A Brandy Smash is basically a shorter, less elaborate version of a Mint Julep. It’s easier to make than a julep, and (usually) contains less booze. And because it’s a smaller drink, it’s perfect for times when you want a refreshing tipple, but don’t have all afternoon to enjoy a long, slow sipper.

You don’t even need to use brandy in this drink if you don’t want to. Just substitute whiskey or gin—or almost any spirit that catches your fancy.

And the flavor?

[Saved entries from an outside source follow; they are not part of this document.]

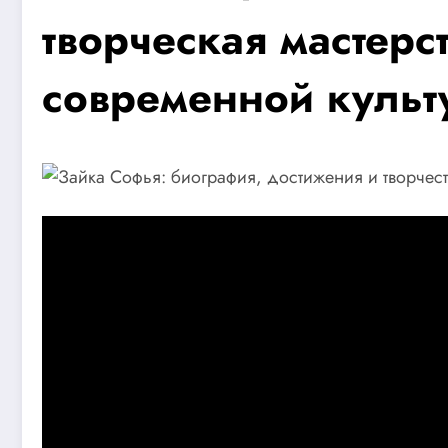
творческая мастерс
современной культ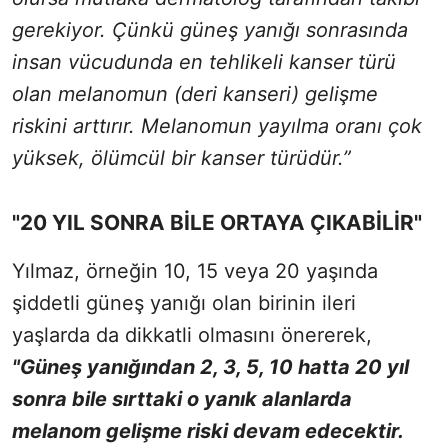
gerekiyor. Çünkü güneş yanığı sonrasında
insan vücudunda en tehlikeli kanser türü
olan melanomun (deri kanseri) gelişme
riskini arttırır. Melanomun yayılma oranı çok
yüksek, ölümcül bir kanser türüdür.”
"20 YIL SONRA BİLE ORTAYA ÇIKABİLİR"
Yılmaz, örneğin 10, 15 veya 20 yaşında
şiddetli güneş yanığı olan birinin ileri
yaşlarda da dikkatli olmasını önererek,
"Güneş yanığından 2, 3, 5, 10 hatta 20 yıl
sonra bile sırttaki o yanık alanlarda
melanom gelişme riski devam edecektir.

Smashing.


Brandy Smash Cocktail with mint garnish

Recipe: The Brandy Smash Cocktail

In mid-19th century America, the Brandy Smash eclipsed even the Sherry Cobbler in popularity.

Back then, the word “cocktail” referred to a specific type of drink—one that was always made with bitters, and usually drunk in the morning (yes, really). A smash was a different class of drink entirely. Nowadays, of course, we use “cocktail” to mean just about any mixed drink.

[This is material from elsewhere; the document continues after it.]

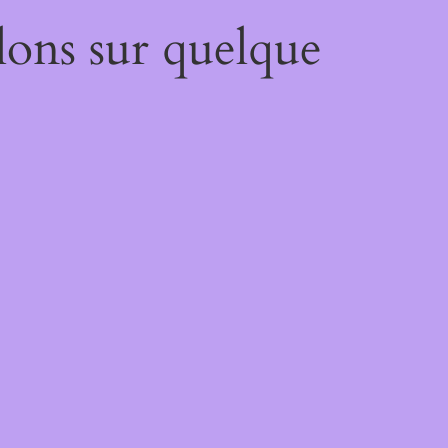
lons sur quelque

So what was special about mixing a “smash”? It involved shaking mint with ice, which “smashes” the leaves. Early recipes for this drink probably required muddling mint and sugar together (the way we make a Mint Julep). But then the newfangled cocktail shaker came along (it was the instrument of choice for mixing the Sherry Cobbler). After that, it didn’t take bartenders long to realize they could skip muddling and just shake mint with ice and brandy. The friction from shaking tears mint leaves, smashing them up. That’s probably how the drink acquired its name.

For more history about the Brandy Smash, I recommend the book Imbibe! by cocktail historian extraordinaire David Wondrich. My recipe is adapted from his.

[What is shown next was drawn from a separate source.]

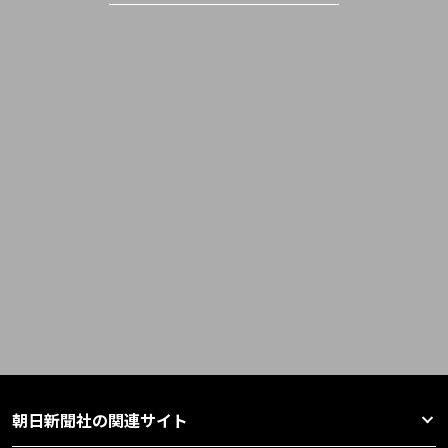
朝日新聞社の関連サイト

This recipe takes about 5 minutes to make, and serves one.

Ingredients
  • 1½ to 2 ounces brandy or cognac (2 ounces is traditional; may substitute another spirit of your choice—see Notes)
  • ~1 teaspoon homemade simple syrup (to taste; may substitute store-bought syrup or finely granulated sugar) 
  • 7 or so mint leaves (or just throw a sprig into the shaker; spearmint is ideal)
  • mint sprig and/or orange wedge or slice for garnish
Procedure
  1. Add the brandy and simple syrup to a shaker half-filled with ice. Shake vigorously for 10 seconds. Then add the mint and shake gently (you don’t want to bruise the mint—otherwise it can turn bitter) until the drink is well chilled (probably another 10 seconds or so).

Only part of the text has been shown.